I want to set up a bias correction of climate data (e.g. total precipitation, tp). For this I have three datasets:

  • Actual predictions (ds_pred), containing several different ensemble members for a period of 215 days from an initial date. (Dimension: ens x days x lat x lon)
  • Historical model data (ds_mdl_hist) for a given period of time (e.g. 1981 - 2016). (year x days x lat x lon)
  • Observational data (ds_obs). (year x days x lat x lon)

I created some dummy data, to illustrate my problem.
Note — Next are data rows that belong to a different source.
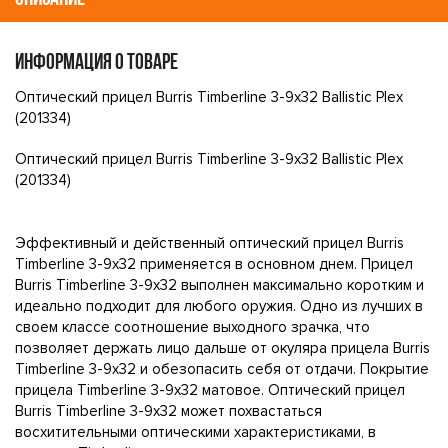
ИНФОРМАЦИЯ О ТОВАРЕ
Оптический прицел Burris Timberline 3-9x32 Ballistic Plex
(201334)
Оптический прицел Burris Timberline 3-9x32 Ballistic Plex
(201334)
Эффективный и действенный оптический прицел Burris
Timberline 3-9x32 применяется в основном днем. Прицел
Burris Timberline 3-9x32 выполнен максимально коротким и
идеально подходит для любого оружия. Одно из лучших в
своем классе соотношение выходного зрачка, что
позволяет держать лицо дальше от окуляра прицела Burris
Timberline 3-9x32 и обезопасить себя от отдачи. Покрытие
прицела Timberline 3-9x32 матовое. Оптический прицел
Burris Timberline 3-9x32 может похвастаться
восхитительными оптическими характеристиками, в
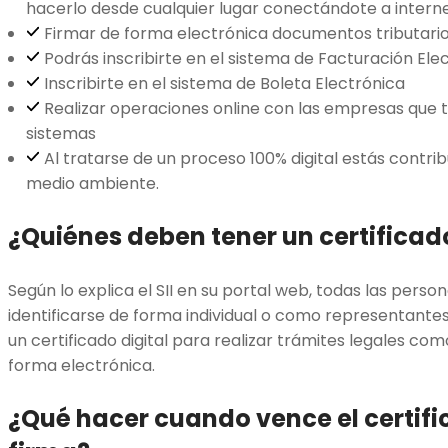
hacerlo desde cualquier lugar conectándote a intern
Firmar de forma electrónica documentos tributari
Podrás inscribirte en el sistema de Facturación Ele
Inscribirte en el sistema de Boleta Electrónica
Realizar operaciones online con las empresas que
sistemas
Al tratarse de un proceso 100% digital estás contri
medio ambiente.
¿Quiénes deben tener un certificado
Según lo explica el SII en su portal web, todas las pers
identificarse de forma individual o como representan
un certificado digital para realizar trámites legales co
forma electrónica.
¿Qué hacer cuando vence el certific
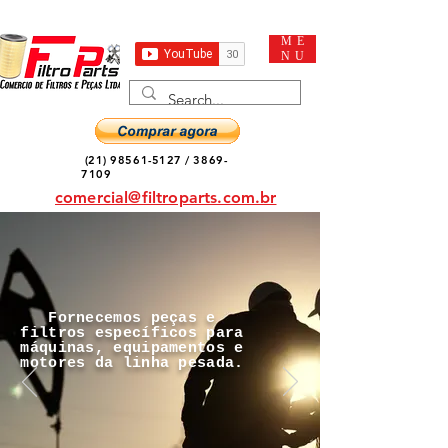
ME
NU
(21) 98561-5127
/
3869-
7109
comercial@filtroparts.com.br
Fornecemos peças e
filtros específicos para
máquinas, equipamentos e
motores da linha pesada.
Please note: My real datasets contain a lot of more data.

# create dummy dataframe
days          = np.arange(0,215)
lat           = np.arange(35, 50)
lon           = np.arange(10,20)
ens           = np.arange(0,10)
year          = np.arange(1981,2016)
data_pred     = np.random.randint(0, 100, size=(len(days), len(ens), len(lat), len(lon)))
data_mdl_hist = np.random.randint(0, 100, size=(len(year),len(days), len(ens), len(lat), len(lon)))
data_obs      = np.random.randint(0, 100, size=(len(year),len(days), len(lat), len(lon)))

# create dataset
ds_pred     = xr.Dataset({'tp': xr.DataArray(
                data   = data_pred,   # enter data here
                dims   = ['days', 'ens', 'lat', 'lon'],
                coords = {'days': days, 'ens': ens, 'lat': lat, 'lon': lon},
                attrs  = {'units'     : 'mm/day'})})
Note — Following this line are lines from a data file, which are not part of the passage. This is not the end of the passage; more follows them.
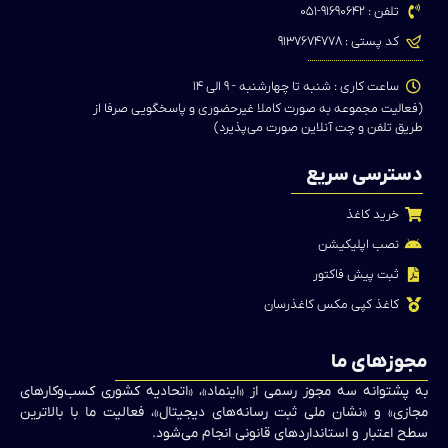
تلفن : ۹۱۶۹۰۶۴۲-۰۵۱
کد پستی : ۹۱۳۷۶۷۴۷۷۸
ساعت کاری : شنبه تا چهارشنبه - ۹ الی ۱۴
(فعالیت مجموعه به صورت کاملا غیرحضوری و پاسخگویی صرفا از
طریق تلفن و چت آنلاین صورت می‌پذیرد)
دسترسی سریع
خرید کاغذ
نصب اپلیکیشن
ثبت پیش فاکتور
کاغذ کپی مکس کاغذرسان
مجوزهای ما
به پشتوانه سه مجوز رسمی از «اینماد»، «اتحادیه کشوری کسب‌وکارهای
مجازی» و «نشان ملی ثبت رسانه‌های دیجیتال»، فعالیت ما با بالاترین
سطح اعتبار و استانداردهای قانونی انجام می‌شود.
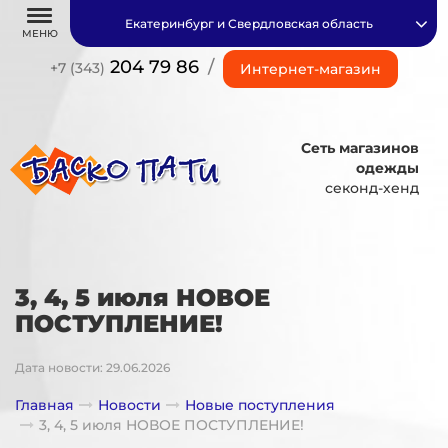
Екатеринбург и Свердловская область
МЕНЮ
204 79 86
/
+7 (343)
Интернет-магазин
Сеть магазинов
одежды
секонд-хенд
3, 4, 5 июля НОВОЕ
ПОСТУПЛЕНИЕ!
Дата новости: 29.06.2026
Главная
Новости
Новые поступления
3, 4, 5 июля НОВОЕ ПОСТУПЛЕНИЕ!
ds_mdl_hist = xr.Dataset({'tp': xr.DataArray(
                data   = data_mdl_hist,   # enter data here
                dims   = ['year', 'days','ens', 'lat', 'lon'],
                coords = {'year': year, 'days': days, 'ens': ens, 'lat': lat, 'lon': lon},
                attrs  = {'units'     : 'mm/day'})})
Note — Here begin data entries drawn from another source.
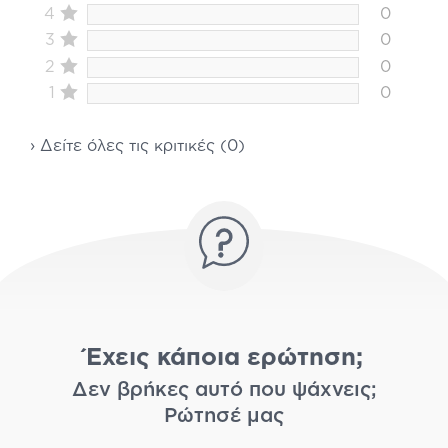
4
0
3
0
2
0
1
0
› Δείτε όλες τις κριτικές (0)
Έχεις κάποια ερώτηση;
Δεν βρήκες αυτό που ψάχνεις;
Ρώτησέ μας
ds_obs      = xr.Dataset({'tp': xr.DataArray(
                data   = data_obs,   # enter data here
                dims   = ['year', 'days', 'lat', 'lon'],
                coords = {'year': year, 'days': days, 'lat': lat, 'lon': lon},
                attrs  = {'units'     : 'mm/day'})})

For each day in ds_pred, I slice the corresponding days in ds_mdl_hist and ds_obs over each year. Furthermore I do not select only the single day, but a 30-day-window around it. Example for day=20:

# Slice data corresponding to time step
k = 20

# Predictions
ds_pred_sub = ds_pred.isel(days=k)
# Pool 15 days before and after the time step k
window = 15
day_range = np.arange(k-window, k+window)
# Historical model
ds_mdl_hist_sub = ds_mdl_hist.isel(days=day_range)
# Observational
ds_obs_sub = ds_obs.isel(days=day_range)

In order to run apply_ufunc, I will stack some dimension.

# Stack dimension in order to use apply_u_func over only one dimension
ds_mdl_hist_sub = ds_mdl_hist_sub.stack(days_ens=("ens", "days", "year"))
ds_obs_sub = ds_obs_sub.stack(days_year=('days', 'year'))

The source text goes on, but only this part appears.